KEENE — The Free Keene Blog is taking heat for posting footage of a recent standoff that ended with a man shooting himself to death.

 

“Most of the heat’s online,” said Free Keene blogger Ian Freeman, who started the blog in 2006.

 

Free Keene blogger Garrett Ean shot and posted the footage.

 

Community members, especially family members of the deceased, are upset about the posted video, City Council member Randy Filiault said Monday.
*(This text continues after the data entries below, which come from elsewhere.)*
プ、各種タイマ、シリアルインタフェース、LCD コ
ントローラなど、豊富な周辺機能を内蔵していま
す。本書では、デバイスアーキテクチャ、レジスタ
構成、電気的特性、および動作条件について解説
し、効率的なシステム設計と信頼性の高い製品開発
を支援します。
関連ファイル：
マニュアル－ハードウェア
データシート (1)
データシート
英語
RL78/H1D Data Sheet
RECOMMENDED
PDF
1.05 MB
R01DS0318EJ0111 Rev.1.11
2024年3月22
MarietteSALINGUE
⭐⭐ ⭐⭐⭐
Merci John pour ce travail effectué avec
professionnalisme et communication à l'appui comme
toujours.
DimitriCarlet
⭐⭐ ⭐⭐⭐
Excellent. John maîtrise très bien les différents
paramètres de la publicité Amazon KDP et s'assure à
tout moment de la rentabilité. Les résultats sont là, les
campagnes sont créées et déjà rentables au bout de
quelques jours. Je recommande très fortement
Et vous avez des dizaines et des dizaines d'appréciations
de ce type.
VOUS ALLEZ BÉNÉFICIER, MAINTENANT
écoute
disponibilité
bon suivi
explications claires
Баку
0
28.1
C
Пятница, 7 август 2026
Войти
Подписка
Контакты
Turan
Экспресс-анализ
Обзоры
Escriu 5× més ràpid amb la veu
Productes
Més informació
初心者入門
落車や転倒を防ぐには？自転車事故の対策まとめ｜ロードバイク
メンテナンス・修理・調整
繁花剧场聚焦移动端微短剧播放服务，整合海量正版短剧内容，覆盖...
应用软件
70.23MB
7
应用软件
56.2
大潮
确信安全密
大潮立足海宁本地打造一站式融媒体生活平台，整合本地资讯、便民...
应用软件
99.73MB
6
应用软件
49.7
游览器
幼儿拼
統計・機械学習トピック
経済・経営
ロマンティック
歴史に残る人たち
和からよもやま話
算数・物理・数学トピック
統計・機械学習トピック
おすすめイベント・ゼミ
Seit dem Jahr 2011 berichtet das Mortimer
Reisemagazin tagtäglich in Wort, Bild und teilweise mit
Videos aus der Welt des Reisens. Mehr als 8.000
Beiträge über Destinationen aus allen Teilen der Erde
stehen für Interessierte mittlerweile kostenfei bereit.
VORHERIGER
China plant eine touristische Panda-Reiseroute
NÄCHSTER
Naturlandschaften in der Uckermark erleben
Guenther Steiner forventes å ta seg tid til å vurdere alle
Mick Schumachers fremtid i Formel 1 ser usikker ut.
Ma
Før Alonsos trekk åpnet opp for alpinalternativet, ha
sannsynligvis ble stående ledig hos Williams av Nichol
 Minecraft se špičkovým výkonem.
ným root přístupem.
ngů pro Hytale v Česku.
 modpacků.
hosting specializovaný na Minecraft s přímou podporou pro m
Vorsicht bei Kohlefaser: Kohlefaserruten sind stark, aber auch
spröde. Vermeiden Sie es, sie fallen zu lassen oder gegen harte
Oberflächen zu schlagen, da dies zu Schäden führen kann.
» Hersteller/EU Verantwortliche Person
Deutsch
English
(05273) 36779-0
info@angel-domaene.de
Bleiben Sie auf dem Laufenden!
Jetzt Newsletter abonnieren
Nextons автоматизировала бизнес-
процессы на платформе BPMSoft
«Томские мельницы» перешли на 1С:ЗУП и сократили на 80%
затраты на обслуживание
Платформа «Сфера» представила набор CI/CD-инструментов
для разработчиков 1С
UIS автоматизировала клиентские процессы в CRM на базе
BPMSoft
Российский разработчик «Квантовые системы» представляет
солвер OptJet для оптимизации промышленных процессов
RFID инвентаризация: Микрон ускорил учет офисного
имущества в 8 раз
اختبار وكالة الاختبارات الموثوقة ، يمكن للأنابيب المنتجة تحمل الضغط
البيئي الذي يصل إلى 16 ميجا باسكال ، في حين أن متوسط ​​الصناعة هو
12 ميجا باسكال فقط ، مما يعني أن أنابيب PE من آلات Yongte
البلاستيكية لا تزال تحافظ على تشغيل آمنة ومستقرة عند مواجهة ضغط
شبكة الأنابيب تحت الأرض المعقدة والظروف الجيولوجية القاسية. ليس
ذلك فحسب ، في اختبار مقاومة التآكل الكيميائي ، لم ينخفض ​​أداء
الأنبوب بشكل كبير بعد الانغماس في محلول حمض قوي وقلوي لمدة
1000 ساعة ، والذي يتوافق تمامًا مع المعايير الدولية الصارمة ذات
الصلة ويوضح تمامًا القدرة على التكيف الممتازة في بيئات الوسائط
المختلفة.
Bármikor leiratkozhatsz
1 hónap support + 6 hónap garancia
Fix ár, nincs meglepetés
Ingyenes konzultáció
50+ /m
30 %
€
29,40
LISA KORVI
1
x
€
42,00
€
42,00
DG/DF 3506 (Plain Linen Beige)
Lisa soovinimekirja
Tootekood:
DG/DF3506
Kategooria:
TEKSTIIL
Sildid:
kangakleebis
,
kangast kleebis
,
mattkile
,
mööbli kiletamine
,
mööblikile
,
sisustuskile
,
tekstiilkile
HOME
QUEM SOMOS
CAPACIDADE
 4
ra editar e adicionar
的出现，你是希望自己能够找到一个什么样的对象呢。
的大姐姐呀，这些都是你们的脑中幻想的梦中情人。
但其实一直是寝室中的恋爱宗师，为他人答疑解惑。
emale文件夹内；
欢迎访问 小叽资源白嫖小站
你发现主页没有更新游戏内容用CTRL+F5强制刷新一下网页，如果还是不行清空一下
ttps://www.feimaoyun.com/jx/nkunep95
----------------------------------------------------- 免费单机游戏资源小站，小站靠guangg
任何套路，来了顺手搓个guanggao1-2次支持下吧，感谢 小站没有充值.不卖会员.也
“The family asked them to remove it from online and they didn’t. They’ve alienated people (who have sided with them in the past) on this one,” Filiault said.

 

On July 1, a man shot himself to death during a 4 ½-hour standoff with police on Ivy Drive.

 

The man, Matthew Snow, 34, of Keene was immediately taken to Cheshire Medical Center, where he succumbed to his injuries.

 

Freeman said while he does have editorial access to the blog, he rarely exercises it.

 

“FreeKeene.com is a news site and an activist’s site,” he said. “We do report the news from our perspective.”

 

Ean said Wednesday that, though is he an activist, when he covers an event such as the standoff last week, he is there as an objective journalist.

 

Police were actively dealing with the standoff situation and family members of Snow had declined to speak to a news crew, so Ean said he focused his efforts on capturing the standoff on camera.

 

His camera was not focused on Snow during the actual shooting, but the shot can be heard.

 

“What I happened to capture, what you see is not all that graphic, it’s what people know is going on that makes it disturbing,” Ean said.

 

Ean has been confronted online by people offended by the posting of the footage, as well as on the street by relatives of Snow, but he stands by releasing the footage, he said.

 

Certainly it’s important for the public to hold police accountable for their actions, and while they seemed to do many things right, they perhaps could have handled certain aspects of the standoff differently, he said.

 

The standoff had started after Keene police officers tried to arrest Snow on an electronic bench warrant —for receiving stolen property and for a parole violation. It seemed to Ean, Snow feared returning to jail, and the entire time Ean was watching, Snow never pointed his weapon at anyone but himself and never appeared to be a threat to anyone but himself.

 

“I felt he was treated as though he was more of a threat to others than he really was,” Ean said.

 

After he shot himself police “are seen rolling him over to handcuff him and then rolling him back over so the paramedics can come in,” Ean said.

 

Some people who have commented on the Free Keene blog that the footage is offensive also say they are shocked by seeing police handcuff the man, Ean said.

 

“I thought it was pretty clear he was clearly very critically injured,” he added.